One has to wonder why the Mexican government does not do more to protect the many indigenous languages this country has?! Mexico has an indigenous population of 16 million out of a total population of 100 million. Yet only half that number know their native language fluently. Sadly, many of these indigenous people are discriminated against not just because of their ethnic dress or their skin color but also because of the very language they use. Because of this so many indigenous Mexicans are still marginalized in their own country, and have few prospects for doing better economically or in their day-to-day standard of living. The result? Many younger indigenous Mexicans are abandoning the use of the languages of their ancestors. They fear that if they speak their native languages they will suffer from some form of discrimination. This can affect what they do from their workplace situation to selling their produce and even getting married. For too many indigenous Mexicans, being called an “Indian” is used as an insult in Mexican society.

This is why a growing number of indigenous Mexicans are reluctant to speak in the languages of the parents and their grandparents. But a great deal is being lost. A language is more than just a means of communication. A language is the conveyance of ideas, a way of thinking, a measure of what life means to those who use it, and the psychology of a people. A language is a window into a people’s religion, how their society operates, and how the family unit is structured.

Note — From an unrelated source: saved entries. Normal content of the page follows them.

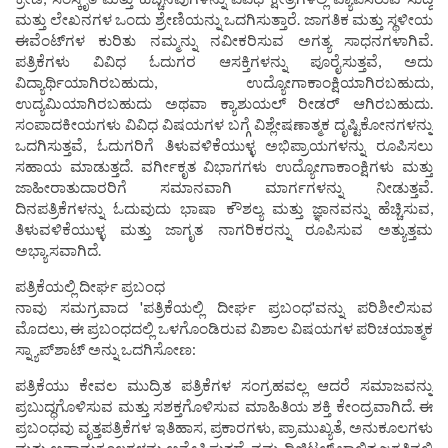
ಮತ್ತು ಲೇಖನಗಳ ಒಂದು ಶ್ರೇಣಿಯನ್ನು ಒದಗಿಸುತ್ತಾರೆ. ಜಾಗತಿಕ ಮತ್ತು ಸ್ಥಳೀಯ
ಈವೆಂಟ್‌ಗಳ ಕುರಿತು ನಮ್ಮನ್ನು ನವೀಕರಿಸುವ ಅಗತ್ಯ ಸಾಧನಗಳಾಗಿವೆ.
ಪತ್ರಿಕೆಗಳು ವಿವಿಧ ಓದುಗರ ಆಸಕ್ತಿಗಳನ್ನು ಪೂರೈಸುತ್ತವೆ, ಅದು
ವಿದ್ಯಾರ್ಥಿಯಾಗಿರಬಹುದು, ಉದ್ಯೋಗಾಕಾಂಕ್ಷಿಯಾಗಿರಬಹುದು,
ಉದ್ಯಮಿಯಾಗಿರಬಹುದು ಅಥವಾ ಕ್ಯಾಶುಯಲ್ ರೀಡರ್ ಆಗಿರಬಹುದು.
ಸಂಪಾದಕೀಯಗಳು ವಿವಿಧ ವಿಷಯಗಳ ಬಗ್ಗೆ ವಿಶ್ಲೇಷಣಾತ್ಮಕ ದೃಷ್ಟಿಕೋನಗಳನ್ನು
ಒದಗಿಸುತ್ತವೆ, ಓದುಗರಿಗೆ ತಿಳುವಳಿಕೆಯುಳ್ಳ ಅಭಿಪ್ರಾಯಗಳನ್ನು ರೂಪಿಸಲು
ಸಹಾಯ ಮಾಡುತ್ತದೆ. ವರ್ಗೀಕೃತ ವಿಭಾಗಗಳು ಉದ್ಯೋಗಾಕಾಂಕ್ಷಿಗಳು ಮತ್ತು
ಜಾಹೀರಾತುದಾರರಿಗೆ ಸಮಾನವಾಗಿ ಮಾರ್ಗಗಳನ್ನು ನೀಡುತ್ತವೆ.
ದಿನಪತ್ರಿಕೆಗಳನ್ನು ಓದುವುದು ಭಾಷಾ ಕೌಶಲ್ಯ ಮತ್ತು ಜ್ಞಾನವನ್ನು ಹೆಚ್ಚಿಸುವ,
ತಿಳುವಳಿಕೆಯುಳ್ಳ ಮತ್ತು ಜಾಗೃತ ನಾಗರಿಕರನ್ನು ರೂಪಿಸುವ ಅತ್ಯುತ್ತಮ
ಅಭ್ಯಾಸವಾಗಿದೆ.
ಪತ್ರಿಕೆಯಲ್ಲಿ ದೀರ್ಘ ಪ್ರಬಂಧ
ನಾವು ಸಮಗ್ರವಾದ 'ಪತ್ರಿಕೆಯಲ್ಲಿ ದೀರ್ಘ ಪ್ರಬಂಧ'ವನ್ನು ಪರಿಶೀಲಿಸುವ
ಮೊದಲು, ಈ ಪ್ರಬಂಧದಲ್ಲಿ ಒಳಗೊಂಡಿರುವ ವಿಶಾಲ ವಿಷಯಗಳ ಪರಿಚಯಾತ್ಮಕ
ಸ್ನ್ಯಾಪ್‌ಶಾಟ್ ಅನ್ನು ಒದಗಿಸೋಣ:
ಪತ್ರಿಕೆಯು ಕೇವಲ ಮುದ್ರಿತ ಪತ್ರಿಕೆಗಳ ಸಂಗ್ರಹವಲ್ಲ ಆದರೆ ಸಮಾಜವನ್ನು
ಪ್ರಬುದ್ಧಗೊಳಿಸುವ ಮತ್ತು ಸಶಕ್ತಗೊಳಿಸುವ ಮಾಹಿತಿಯ ಶಕ್ತಿ ಕೇಂದ್ರವಾಗಿದೆ. ಈ
ಪ್ರಬಂಧವು ವೃತ್ತಪತ್ರಿಕೆಗಳ ಇತಿಹಾಸ, ಪ್ರಕಾರಗಳು, ಪ್ರಾಮುಖ್ಯತೆ, ಅನುಕೂಲಗಳು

These things cannot so easily be conveyed in another language, and especially in another language that is different from the indigenous language of a people who are alien to that foreign language. Spanish is the official language of Mexico, but it cannot replace the languages of the many indigenous peoples whose own languages have been around for hundreds and even thousands of years. When so many more indigenous languages are gone, the indigenous peoples of Mexico will become even more strangers in their own land.